I have something of a dim view of the organic food industry, inasmuch as, in many cases, it has strayed from its roots in the worst ways possible: what began as an effort to get healthier food onto peoples’ plates has become a marketing ploy for selling overpriced commodities and frozen home meal replacements. Just the same, I encourage people to shop and eat organic whenever they can, and to do so smartly: buy local whenever possible, stick to whole ingredients, avoid regularly buying trendy boutique items like New York strips and pork tenderloin. Buy simple and close to home: that’s the easiest way to do organic, if you’re going to do it.
Still, it’s easy to miss the point.

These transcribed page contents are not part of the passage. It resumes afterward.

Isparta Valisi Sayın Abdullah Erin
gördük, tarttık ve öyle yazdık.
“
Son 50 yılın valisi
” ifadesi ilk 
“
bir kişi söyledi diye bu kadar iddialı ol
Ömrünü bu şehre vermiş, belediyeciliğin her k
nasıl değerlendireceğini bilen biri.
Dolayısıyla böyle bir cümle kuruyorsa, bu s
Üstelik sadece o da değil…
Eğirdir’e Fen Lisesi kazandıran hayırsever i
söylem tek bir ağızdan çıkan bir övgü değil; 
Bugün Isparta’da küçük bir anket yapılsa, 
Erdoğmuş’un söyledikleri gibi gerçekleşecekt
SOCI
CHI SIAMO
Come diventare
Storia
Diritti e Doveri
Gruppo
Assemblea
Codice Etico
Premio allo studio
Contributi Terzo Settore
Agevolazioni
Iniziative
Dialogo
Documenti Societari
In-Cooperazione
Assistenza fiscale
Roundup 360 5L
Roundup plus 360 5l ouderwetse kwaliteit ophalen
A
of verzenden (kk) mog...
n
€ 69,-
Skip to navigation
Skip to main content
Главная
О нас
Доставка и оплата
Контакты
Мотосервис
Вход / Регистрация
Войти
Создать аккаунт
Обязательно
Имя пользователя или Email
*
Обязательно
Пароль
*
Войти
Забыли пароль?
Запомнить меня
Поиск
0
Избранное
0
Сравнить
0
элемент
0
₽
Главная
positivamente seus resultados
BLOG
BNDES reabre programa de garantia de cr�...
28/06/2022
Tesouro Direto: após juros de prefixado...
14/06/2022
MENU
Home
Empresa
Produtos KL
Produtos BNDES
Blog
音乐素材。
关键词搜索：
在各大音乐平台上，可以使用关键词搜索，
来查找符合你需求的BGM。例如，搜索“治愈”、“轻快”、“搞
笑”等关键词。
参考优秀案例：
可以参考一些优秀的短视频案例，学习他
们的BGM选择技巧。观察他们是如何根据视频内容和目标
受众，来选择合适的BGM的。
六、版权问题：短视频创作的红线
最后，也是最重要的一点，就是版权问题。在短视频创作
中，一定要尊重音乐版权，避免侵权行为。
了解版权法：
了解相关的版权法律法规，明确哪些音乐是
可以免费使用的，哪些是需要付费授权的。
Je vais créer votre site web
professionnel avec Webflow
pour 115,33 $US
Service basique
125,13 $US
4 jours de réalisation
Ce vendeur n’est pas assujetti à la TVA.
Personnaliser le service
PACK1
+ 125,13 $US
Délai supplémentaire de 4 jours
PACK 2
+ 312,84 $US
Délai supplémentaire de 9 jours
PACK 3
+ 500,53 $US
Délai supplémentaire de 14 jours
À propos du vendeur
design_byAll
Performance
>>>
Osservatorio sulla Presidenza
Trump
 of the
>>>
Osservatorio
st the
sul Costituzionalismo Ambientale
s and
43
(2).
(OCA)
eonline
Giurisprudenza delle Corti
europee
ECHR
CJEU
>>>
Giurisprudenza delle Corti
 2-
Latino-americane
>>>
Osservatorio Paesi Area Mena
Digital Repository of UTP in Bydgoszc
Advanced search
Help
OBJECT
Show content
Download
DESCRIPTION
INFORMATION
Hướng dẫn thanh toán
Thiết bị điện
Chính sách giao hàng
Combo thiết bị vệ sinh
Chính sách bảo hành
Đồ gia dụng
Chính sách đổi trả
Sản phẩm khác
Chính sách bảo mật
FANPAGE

At Prevention, Amy Schlinger explains how she “tried to eat organic for a month without spending extra on food.” The plan was mostly a success, though, as she tells us, there was some difficulty:
I live in New York City, where groceries—and pretty much everything else—tends to be pretty expensive. But when you don’t have a car to carry home a trunk-load of food at a time, convenience is also a factor. For that reason, I’ve been getting groceries from an online food delivery service, FreshDirect, for a while now. The delivery fee is minimal, and my bill has always been comparable to what I’d pay if I went to the store myself. But once I went organic, I had to reconsider whether I could really afford this luxury.
For example, chicken is a staple that I buy all the time. I normally buy chicken that’s raised without antibiotics, but not organic, which FreshDirect usually sells for $5.99 a pound. The organic version? $8.99 a pound. Since I only shop for myself I just need a pound at a time, so three extra dollars might not sound like much. But when the organic version of just about everything you buy costs a few dollars more you have a problem. I realized I was going to have to switch things up if I was going to make it through the month without busting my budget.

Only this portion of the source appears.